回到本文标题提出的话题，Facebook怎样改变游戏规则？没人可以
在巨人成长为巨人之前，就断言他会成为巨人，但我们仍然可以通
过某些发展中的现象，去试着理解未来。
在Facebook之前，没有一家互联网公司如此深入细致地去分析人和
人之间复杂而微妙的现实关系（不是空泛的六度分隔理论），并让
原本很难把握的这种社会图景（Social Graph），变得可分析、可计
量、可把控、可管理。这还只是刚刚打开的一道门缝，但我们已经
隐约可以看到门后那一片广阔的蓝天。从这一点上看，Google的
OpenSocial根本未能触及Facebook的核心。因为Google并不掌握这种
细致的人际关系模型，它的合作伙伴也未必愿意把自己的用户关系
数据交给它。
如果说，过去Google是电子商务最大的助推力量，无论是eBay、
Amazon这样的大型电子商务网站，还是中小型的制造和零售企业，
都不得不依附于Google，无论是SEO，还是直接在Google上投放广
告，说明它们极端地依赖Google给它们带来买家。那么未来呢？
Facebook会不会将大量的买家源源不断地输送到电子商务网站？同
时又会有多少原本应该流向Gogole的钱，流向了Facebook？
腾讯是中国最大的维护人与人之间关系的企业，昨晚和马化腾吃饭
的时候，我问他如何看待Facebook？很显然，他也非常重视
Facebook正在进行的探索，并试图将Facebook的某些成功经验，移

--

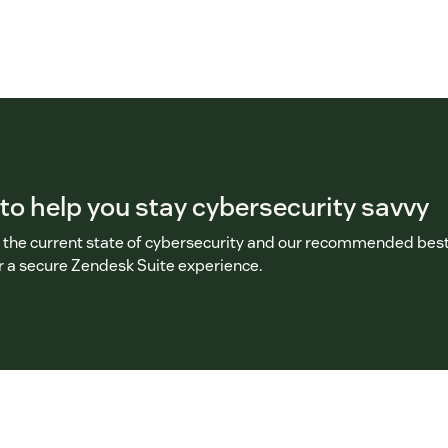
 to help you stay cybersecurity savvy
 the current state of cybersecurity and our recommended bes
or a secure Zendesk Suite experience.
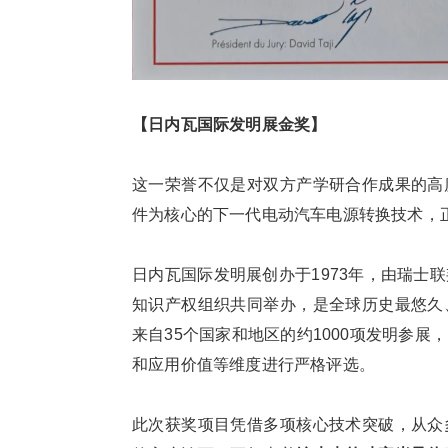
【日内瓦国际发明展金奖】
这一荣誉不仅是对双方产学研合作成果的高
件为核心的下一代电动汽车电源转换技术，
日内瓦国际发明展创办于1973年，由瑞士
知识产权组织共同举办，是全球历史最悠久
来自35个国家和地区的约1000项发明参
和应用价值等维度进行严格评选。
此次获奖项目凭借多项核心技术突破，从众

#### WHAT YOU HAVE TO DO:
Using the data above, extract exactly the lines from the one that holds "回到本文标题提出的话题，Facebook怎样改变游戏规则？没人可以" to the one that holds "Facebook正在进行的探索，并试图将Facebook的某些成功经验，移", both ends included, and no others.

#### RESPONSE TO THE TASK:
回到本文标题提出的话题，Facebook怎样改变游戏规则？没人可以
在巨人成长为巨人之前，就断言他会成为巨人，但我们仍然可以通
过某些发展中的现象，去试着理解未来。
在Facebook之前，没有一家互联网公司如此深入细致地去分析人和
人之间复杂而微妙的现实关系（不是空泛的六度分隔理论），并让
原本很难把握的这种社会图景（Social Graph），变得可分析、可计
量、可把控、可管理。这还只是刚刚打开的一道门缝，但我们已经
隐约可以看到门后那一片广阔的蓝天。从这一点上看，Google的
OpenSocial根本未能触及Facebook的核心。因为Google并不掌握这种
细致的人际关系模型，它的合作伙伴也未必愿意把自己的用户关系
数据交给它。
如果说，过去Google是电子商务最大的助推力量，无论是eBay、
Amazon这样的大型电子商务网站，还是中小型的制造和零售企业，
都不得不依附于Google，无论是SEO，还是直接在Google上投放广
告，说明它们极端地依赖Google给它们带来买家。那么未来呢？
Facebook会不会将大量的买家源源不断地输送到电子商务网站？同
时又会有多少原本应该流向Gogole的钱，流向了Facebook？
腾讯是中国最大的维护人与人之间关系的企业，昨晚和马化腾吃饭
的时候，我问他如何看待Facebook？很显然，他也非常重视
Facebook正在进行的探索，并试图将Facebook的某些成功经验，移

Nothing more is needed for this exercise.